* **Assigned task**:
Within the records below, find the line with "terhadap lingkungan dan sumber daya alam." and the line with "4654422 Ремкомплект г/ц", then reproduce exactly those two lines and all lines between them, without any picture.

* **Raw data**:
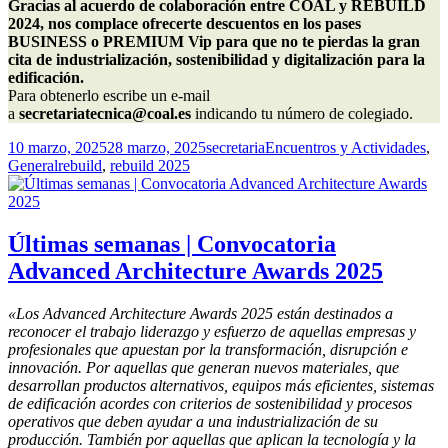
Gracias al acuerdo de colaboración entre COAL y REBUILD 
2024, nos complace ofrecerte descuentos en los pases 
BUSINESS o PREMIUM Vip para que no te pierdas la gran 
cita de industrialización, sostenibilidad y digitalización para la 
edificación.
Para obtenerlo escribe un e-mail 
a 
secretariatecnica@coal.es
 indicando tu número de colegiado.
Publicado
Autor
Categorías
10 marzo, 2025
28 marzo, 2025
secretaria
Encuentros y Actividades
,
el
Etiquetas
General
rebuild
,
rebuild 2025
Últimas semanas | Convocatoria
Advanced Architecture Awards 2025
«Los Advanced Architecture Awards 2025 están destinados a
reconocer el trabajo liderazgo y esfuerzo de aquellas empresas y
profesionales que apuestan por la transformación, disrupción e
innovación. Por aquellas que generan nuevos materiales, que
desarrollan productos alternativos, equipos más eficientes, sistemas
de edificación acordes con criterios de sostenibilidad y procesos
operativos que deben ayudar a una industrialización de su
producción. También por aquellas que aplican la tecnología y la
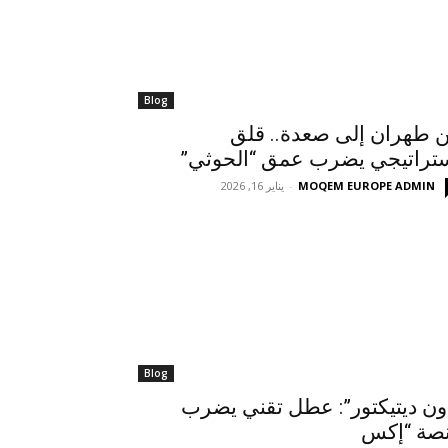
Blog
 طهران إلى صعدة.. قلق
تراتيجي يضرب عمق “الحوثي”
MOQEM EUROPE ADMIN
-
يناير 16, 2026
Blog
ون ديتيكتور”: عطل تقني يضرب
صة “إكس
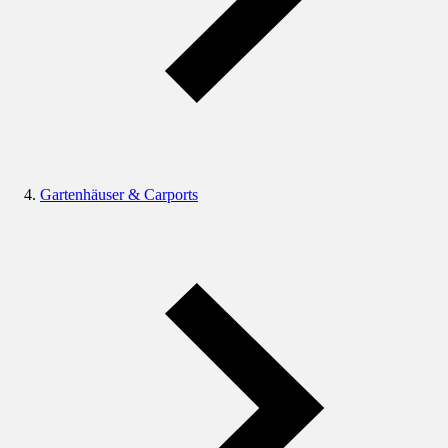
Gartenhäuser & Carports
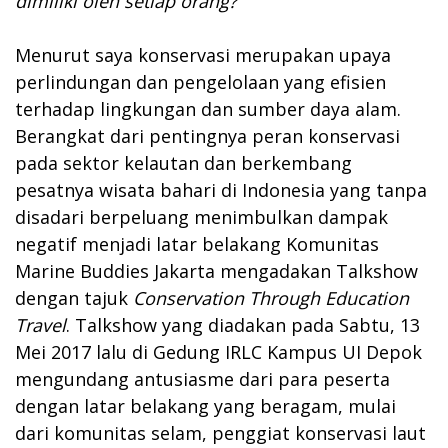
dimiliki oleh setiap orang?
Menurut saya konservasi merupakan upaya
perlindungan dan pengelolaan yang efisien
terhadap lingkungan dan sumber daya alam.
Berangkat dari pentingnya peran konservasi
pada sektor kelautan dan berkembang
pesatnya wisata bahari di Indonesia yang tanpa
disadari berpeluang menimbulkan dampak
negatif menjadi latar belakang Komunitas
Marine Buddies Jakarta mengadakan Talkshow
dengan tajuk
Conservation Through Education
Travel
. Talkshow yang diadakan pada Sabtu, 13
Mei 2017 lalu di Gedung IRLC Kampus UI Depok
mengundang antusiasme dari para peserta
dengan latar belakang yang beragam, mulai
dari komunitas selam, penggiat konservasi laut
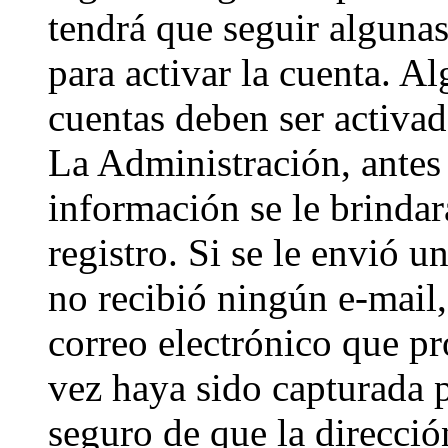
tendrá que seguir algunas
para activar la cuenta. A
cuentas deben ser activad
La Administración, antes 
información se le brindará
registro. Si se le envió un
no recibió ningún e-mail,
correo electrónico que pr
vez haya sido capturada p
seguro de que la direcci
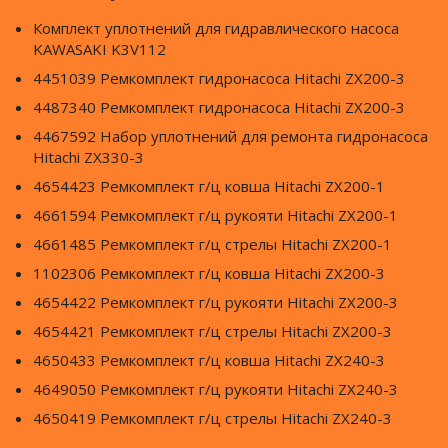
Комплект уплотнений для гидравлического насоса
KAWASAKI K3V112
4451039 Ремкомплект гидронасоса Hitachi ZX200-3
4487340 Ремкомплект гидронасоса Hitachi ZX200-3
4467592 Набор уплотнений для ремонта гидронасоса
Hitachi ZX330-3
4654423 Ремкомплект г/ц ковша Hitachi ZX200-1
4661594 Ремкомплект г/ц рукояти Hitachi ZX200-1
4661485 Ремкомплект г/ц стрелы Hitachi ZX200-1
1102306 Ремкомплект г/ц ковша Hitachi ZX200-3
4654422 Ремкомплект г/ц рукояти Hitachi ZX200-3
4654421 Ремкомплект г/ц стрелы Hitachi ZX200-3
4650433 Ремкомплект г/ц ковша Hitachi ZX240-3
4649050 Ремкомплект г/ц рукояти Hitachi ZX240-3
4650419 Ремкомплект г/ц стрелы Hitachi ZX240-3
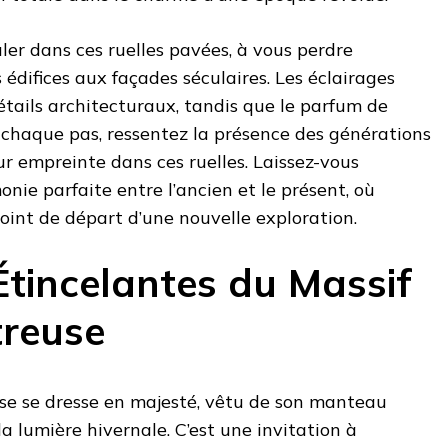
er dans ces ruelles pavées, à vous perdre
 édifices aux façades séculaires. Les éclairages
étails architecturaux, tandis que le parfum de
. À chaque pas, ressentez la présence des générations
ur empreinte dans ces ruelles. Laissez-vous
nie parfaite entre l’ancien et le présent, où
oint de départ d’une nouvelle exploration.
Étincelantes du Massif
treuse
use se dresse en majesté, vêtu de son manteau
la lumière hivernale. C’est une invitation à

* **Written reply**:
terhadap lingkungan dan sumber daya alam.
Berangkat dari pentingnya peran konservasi
pada sektor kelautan dan berkembang
pesatnya wisata bahari di Indonesia yang tanpa
disadari berpeluang menimbulkan dampak
negatif menjadi latar belakang Komunitas
Marine Buddies Jakarta mengadakan Talkshow
dengan tajuk
Conservation Through Education
Travel
. Talkshow yang diadakan pada Sabtu, 13
Mei 2017 lalu di Gedung IRLC Kampus UI Depok
mengundang antusiasme dari para peserta
dengan latar belakang yang beragam, mulai
dari komunitas selam, penggiat konservasi laut
tendrá que seguir algunas
para activar la cuenta. A
cuentas deben ser activad
La Administración, antes 
información se le brindará
registro. Si se le envió un
no recibió ningún e-mail,
correo electrónico que pr
vez haya sido capturada p
seguro de que la direcci
Комплект уплотнений для гидравлического насоса
KAWASAKI K3V112
4451039 Ремкомплект гидронасоса Hitachi ZX200-3
4487340 Ремкомплект гидронасоса Hitachi ZX200-3
4467592 Набор уплотнений для ремонта гидронасоса
Hitachi ZX330-3
4654423 Ремкомплект г/ц ковша Hitachi ZX200-1
4661594 Ремкомплект г/ц рукояти Hitachi ZX200-1
4661485 Ремкомплект г/ц стрелы Hitachi ZX200-1
1102306 Ремкомплект г/ц ковша Hitachi ZX200-3
4654422 Ремкомплект г/ц рукояти Hitachi ZX200-3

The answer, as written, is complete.